4. Relevant portion of the order of the Tribunal in the case of Rolex Rings P. Ltd. (supra) is reproduced as under:-

4. After considering the submissions made by both the sides and the reasonings adopted by Commissioner (Appeals), I find that the CHA and Surveyors services are utilized at the time of export of the goods. The respondents continue to remain the owner of the goods in question till the same are exported. As such, it can be reasonable concluded that the place of removal in case of exported goods is the port area. The above interpretation is also supported by Para 8.2 of the Boards Circular No. 97/8/2007-ST dt. 23/8/2007 [reported in 2007 (82) RLT M9] laying down that where sale takes place at the destination point and the ownership of the goods remain with the seller till the delivery of the goods, the place of removal would get extended to the destination point and the credit of the service tax paid on the transportation up to such place of sale would be admissible. Inasmuch as in the present case also, the ownership of the goods remain with the seller till the port area, it can be safely held that all the services availed by the exporter till the port area are required to be considered as input service inasmuch as the same are clearly related to the business activities. Activities relating to business are covered by the definition of input service and admittedly CHA and Surveyors services are relating to the export business. As such, I agree with the reasonings adopted by Commissioner (Appeals) that the credit of duty paid on such services is admissible to the respondents.

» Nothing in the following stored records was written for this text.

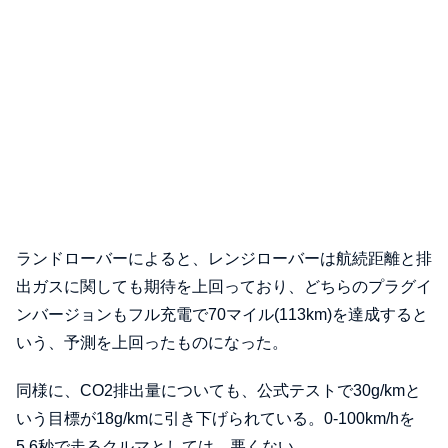
ランドローバーによると、レンジローバーは航続距離と排
出ガスに関しても期待を上回っており、どちらのプラグイ
ンバージョンもフル充電で70マイル(113km)を達成すると
いう、予測を上回ったものになった。
同様に、CO2排出量についても、公式テストで30g/kmと
いう目標が18g/kmに引き下げられている。0-100km/hを
5.6秒で走るクルマとしては、悪くない。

5. Revenues reliance on the Tribunals judgment in the case of M/. Excel Crop Care Ltd. [2007 (81) RLT 566 (CESTAT-Ahbad.) = 2007 (7) STR 451 (Tri.-Ahmd.)] laying down that CHA services availed in respect of export does not have any nexus with the manufacture and clearance of the product from the factory and as such are not available as input services for the availment of the credit is not being relied upon by me inasmuch as neither definition of input service was considered nor the Boards circular referred in the preceding paragraph was taken into consideration.

5. In view of the above decisions of the Tribunal, I find that denial of credit of service tax on the services of Custom House Agents and imposition of penalty under Section 11AC of the Act are not sustainable. Accordingly, impugned orders are set aside. Both the appeals filed by the appellants are allowed with consequential relief.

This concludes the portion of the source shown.